> _Your assignment_: Search term "that": copy each line of the data containing it.

Entries taken from a collection
- - - -
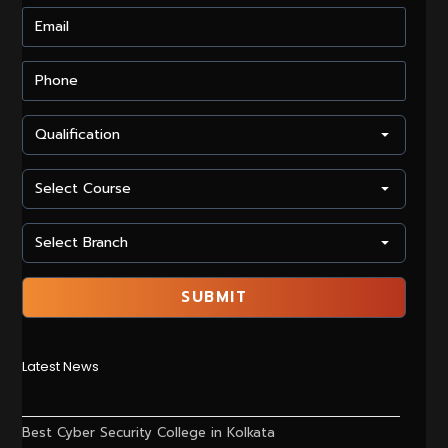
Latest News
Best Cyber Security College in Kolkata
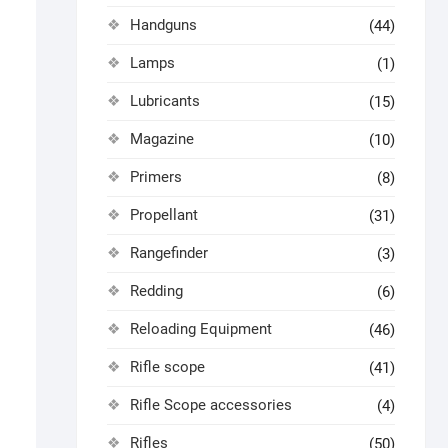
Handguns
(44)
Lamps
(1)
Lubricants
(15)
Magazine
(10)
Primers
(8)
Propellant
(31)
Rangefinder
(3)
Redding
(6)
Reloading Equipment
(46)
Rifle scope
(41)
Rifle Scope accessories
(4)
Rifles
(50)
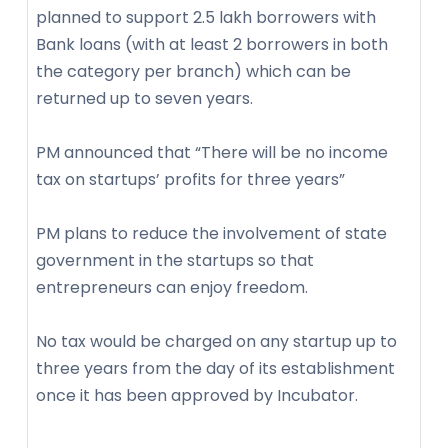
planned to support 2.5 lakh borrowers with
Bank loans (with at least 2 borrowers in both
the category per branch) which can be
returned up to seven years.
PM announced that “There will be no income
tax on startups’ profits for three years”
PM plans to reduce the involvement of state
government in the startups so that
entrepreneurs can enjoy freedom.
No tax would be charged on any startup up to
three years from the day of its establishment
once it has been approved by Incubator.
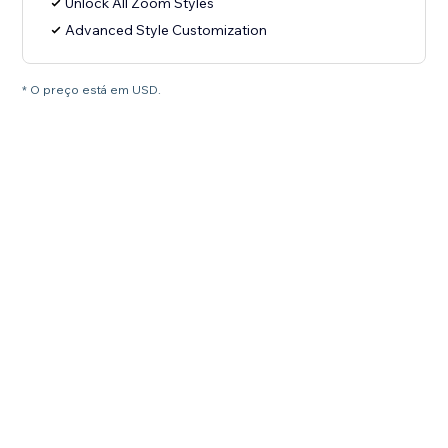
Unlock All Zoom Styles
Advanced Style Customization
* O preço está em USD.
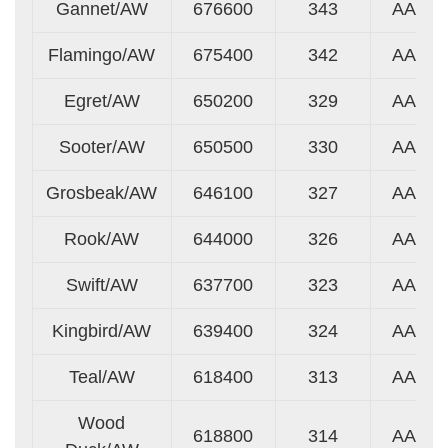
Gannet/AW
676600
343
AA
Flamingo/AW
675400
342
AA
Egret/AW
650200
329
AA
Sooter/AW
650500
330
AA
Grosbeak/AW
646100
327
AA
Rook/AW
644000
326
AA
Swift/AW
637700
323
AA
Kingbird/AW
639400
324
AA
Teal/AW
618400
313
AA
Wood
618800
314
AA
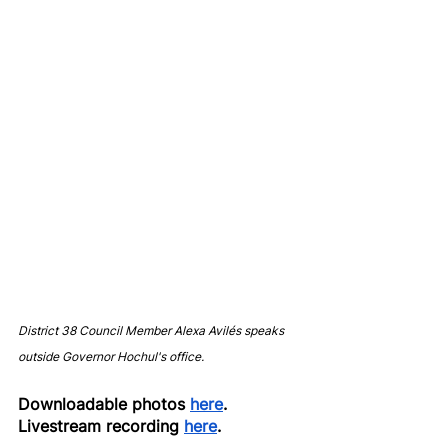
District 38 Council Member Alexa Avilés speaks 
outside Governor Hochul's office.
Downloadable photos 
here
.
Livestream recording 
here
.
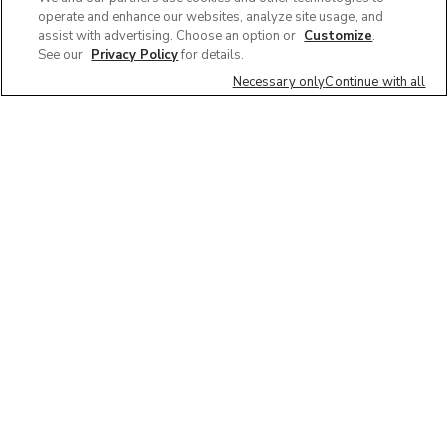
operate and enhance our websites, analyze site usage, and
assist with advertising. Choose an option or
Customize
.
See our
Privacy Policy
for details.
Necessary only
Continue with all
- - - -
> _Result below_:
PM announced that “There will be no income
government in the startups so that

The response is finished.